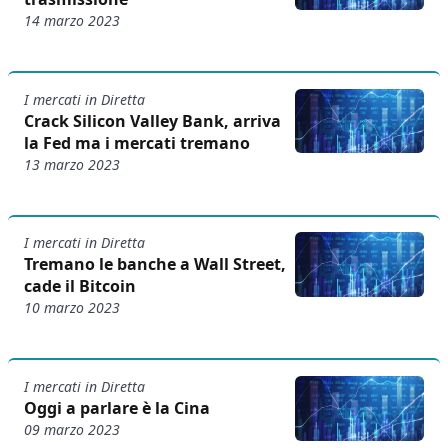
14 marzo 2023
I mercati in Diretta
Crack Silicon Valley Bank, arriva
la Fed ma i mercati tremano
13 marzo 2023
I mercati in Diretta
Tremano le banche a Wall Street,
cade il Bitcoin
10 marzo 2023
I mercati in Diretta
Oggi a parlare è la Cina
09 marzo 2023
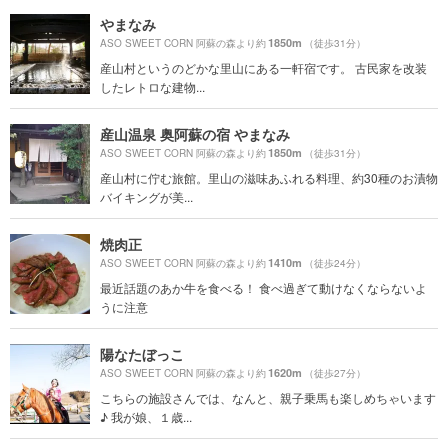
やまなみ
1850m
ASO SWEET CORN 阿蘇の森より約
（徒歩31分）
産山村というのどかな里山にある一軒宿です。 古民家を改装
したレトロな建物...
産山温泉 奥阿蘇の宿 やまなみ
1850m
ASO SWEET CORN 阿蘇の森より約
（徒歩31分）
産山村に佇む旅館。里山の滋味あふれる料理、約30種のお漬物
バイキングが美...
焼肉正
1410m
ASO SWEET CORN 阿蘇の森より約
（徒歩24分）
最近話題のあか牛を食べる！ 食べ過ぎて動けなくならないよ
うに注意
陽なたぼっこ
1620m
ASO SWEET CORN 阿蘇の森より約
（徒歩27分）
こちらの施設さんでは、なんと、親子乗馬も楽しめちゃいます
♪ 我が娘、１歳...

———

# Work item:
Everything in the listing should be repeated exactly except the pictures.

# Reply:
14 marzo 2023
I mercati in Diretta
Crack Silicon Valley Bank, arriva
la Fed ma i mercati tremano
13 marzo 2023
I mercati in Diretta
Tremano le banche a Wall Street,
cade il Bitcoin
10 marzo 2023
I mercati in Diretta
Oggi a parlare è la Cina
09 marzo 2023
やまなみ
1850m
ASO SWEET CORN 阿蘇の森より約
（徒歩31分）
産山村というのどかな里山にある一軒宿です。 古民家を改装
したレトロな建物...
産山温泉 奥阿蘇の宿 やまなみ
1850m
ASO SWEET CORN 阿蘇の森より約
（徒歩31分）
産山村に佇む旅館。里山の滋味あふれる料理、約30種のお漬物
バイキングが美...
焼肉正
1410m
ASO SWEET CORN 阿蘇の森より約
（徒歩24分）
最近話題のあか牛を食べる！ 食べ過ぎて動けなくならないよ
うに注意
陽なたぼっこ
1620m
ASO SWEET CORN 阿蘇の森より約
（徒歩27分）
こちらの施設さんでは、なんと、親子乗馬も楽しめちゃいます
♪ 我が娘、１歳...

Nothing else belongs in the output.